The SWOT column
A year ago, various incidents in and with motor vehicles inspired me to resurrect the SWOT column. The first incident was a feeling of déjà vu mixed with a sense of divination brought on when I heard a song on the radio while driving to work, a song that had inspired the very first SWOT column. The second was another sense of deja vu in a taxi, taking me back to another taxi ride a decade earlier in Dubai. And the third was when I discovered two flat tyres on my Santro Club outside my favorite restaurant. While the courteous, helpful and chivalrous restaurant staff went about trying to set the wheels in motion again, I waited and wondered why I needed a man in my life. Seizing a pen I documented the thoughts that became the first episode of SWOT Season Two.

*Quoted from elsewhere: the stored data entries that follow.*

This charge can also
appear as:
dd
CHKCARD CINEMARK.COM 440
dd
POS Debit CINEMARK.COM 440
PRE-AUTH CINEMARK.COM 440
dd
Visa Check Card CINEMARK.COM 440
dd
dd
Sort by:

Twelve months and a dozen columns later, I’ve solved that existential dilemma. I’ve figured out why I need a man in my life! Of course, cousin Nayyar – genius that he is – had it figured a year ago: “You need a man in your life in case your car breaks down somewhere besides Okra,” he texted to say seconds after he read the first column of Season Two. But my reasons are a little less deductive and logical. In fact, even if I may say so myself, they are mature and rational. And there are three of them, all equally compelling.

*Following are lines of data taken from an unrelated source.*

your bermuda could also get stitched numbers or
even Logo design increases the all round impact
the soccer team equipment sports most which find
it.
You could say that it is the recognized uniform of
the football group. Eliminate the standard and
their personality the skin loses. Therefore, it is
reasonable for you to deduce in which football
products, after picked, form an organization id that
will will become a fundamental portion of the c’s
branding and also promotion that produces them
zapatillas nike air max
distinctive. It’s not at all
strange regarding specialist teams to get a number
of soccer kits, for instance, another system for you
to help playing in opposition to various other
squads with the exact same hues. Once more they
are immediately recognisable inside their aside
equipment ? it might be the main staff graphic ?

The first dawned on me a couple of months ago while chatting with a friend in Islamabad about her attempts to adopt a baby. My friend is a confirmed SWOT who gave up on marriage quite some time ago. But she hung on to her desire to be a mother. Initially she thought she could enter into a marriage of mutual understanding and convenience, and do it the traditional way – with a husband. After encountering all manner of lazy blokes looking for a life of leisure paid for by a career-oriented wife, and the odd cagey divorced type who wouldn’t come clean about not wanting children, she decided not to complicate her life and go it alone.
She began to investigate adoption but it didn’t take her long to discover that as a single woman she couldn’t legally adopt a child in Pakistan. Determined nevertheless, the forces of nature found a way to make it happen. Her family came to the rescue and her brother and sister-in-law obligingly decided to produce a baby for her. When her sister-in-law became pregnant, my friend began preparations to bring home the baby. A nursery was set up. Maids began to be interviewed. Legal matters such as what details to fill in the birth certificate were looked into. And miraculously enough, she even began to beam and glow like an expectant mother.
Hearing her talk about the impending arrival made me realize that I needed a man in my life to have a baby. Yes I know that science has advanced enough to obviate the need for a man in this process. But being old fashioned, poor, and a resident of the developing world, I’d rather stick with tradition. So, surprise, surprise, a baby is my reason numero uno for needing a man in my life.
The second compulsion is Hajj. Having performed three Umrahs, Hajj has become imperative and obligatory for me. And one day – although not right now – I know I will even be spiritually ready for it. When that day comes, I want not to have to bother with finding a mehram. I want to have one handy. Dad has already performed Hajj and I don’t want to put him through the physical strain at his advancing age which may be rather more advanced by the time I achieve spiritual readiness. My only other mehram – my beloved brother Sameer – is no more. Thus, the needing of a mehram…err… man in my life.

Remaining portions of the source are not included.